There are two possible efficacy trials which correspond to potential deployment in either infancy or adolescence. Both scenarios have advantages and disadvantages. Boosting in infancy is attractive as there is a well established infrastructure within the EPI for such an additional vaccine. If such a boost were scheduled to coincide with an existing EPI schedule visit, then vaccine take-up would likely be higher. However the major disadvantage with conducting an efficacy trial in infancy (but not necessarily with deployment in this age group once efficacy had been established) is that disease end points can be difficult to define 
. In contrast, boosting in adolescence is an attractive option as disease endpoints are clearly defined and easy to diagnose in this age group. If effective, boosting in adolescence would have a more immediate impact on the mortality and morbidity of this disease than boosting in infancy. A considerable disadvantage of boosting in adolescence is that there is currently no infrastructure for routine vaccination in this age group, particularly in the developing world. However with the recent licensing of a vaccine against human papilloma virus, scheduled to be administered from 9–15 years of age, such an infrastructure is likely to become established in the future 
. Ultimately a prophylactic vaccine against HIV would also be likely to be administered in early adolescence.

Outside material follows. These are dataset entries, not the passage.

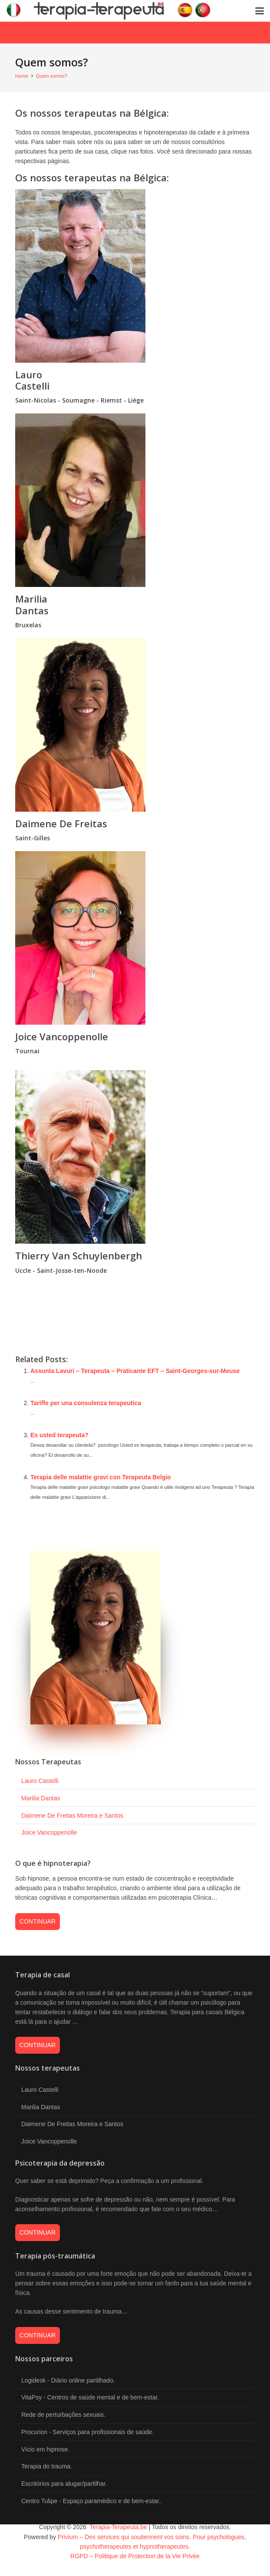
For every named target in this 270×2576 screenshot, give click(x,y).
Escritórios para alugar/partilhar (63, 2483)
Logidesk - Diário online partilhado (67, 2380)
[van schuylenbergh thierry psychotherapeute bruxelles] (135, 1157)
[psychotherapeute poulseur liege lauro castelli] (135, 276)
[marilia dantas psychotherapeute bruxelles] (135, 500)
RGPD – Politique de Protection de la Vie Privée (135, 2556)
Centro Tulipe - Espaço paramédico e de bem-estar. (91, 2500)
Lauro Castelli (32, 380)
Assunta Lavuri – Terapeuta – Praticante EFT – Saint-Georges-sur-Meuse (135, 1370)
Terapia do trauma (45, 2466)
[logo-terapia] (111, 11)
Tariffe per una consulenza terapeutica (85, 1402)
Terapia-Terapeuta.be (117, 2527)
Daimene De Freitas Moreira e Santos (72, 1815)
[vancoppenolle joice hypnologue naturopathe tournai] (135, 938)
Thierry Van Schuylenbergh (78, 1255)
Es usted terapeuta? (59, 1435)
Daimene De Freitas (61, 823)
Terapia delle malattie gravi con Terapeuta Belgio (100, 1477)
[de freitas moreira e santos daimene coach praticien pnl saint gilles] (135, 725)
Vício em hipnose (44, 2449)
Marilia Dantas (32, 604)
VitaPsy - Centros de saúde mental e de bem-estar (89, 2397)
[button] (259, 11)
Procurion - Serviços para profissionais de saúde (86, 2432)
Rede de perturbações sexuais (62, 2414)
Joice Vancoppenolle (61, 1036)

The aim of these comparative Phase I studies was to investigate the effects of boosting BCG soon after vaccination (thus modelling the infant boosting scenario) and boosting many years after BCG vaccination (thus modelling the adolescent scenario).The immunogenicity data presented here suggest that, at least using this immunological readout, both options of boosting in infancy or of boosting in adolescence may be effective. The data presented here supports the further evaluation of this promising candidate vaccine, which is currently in Phase II clinical trials in South Africa.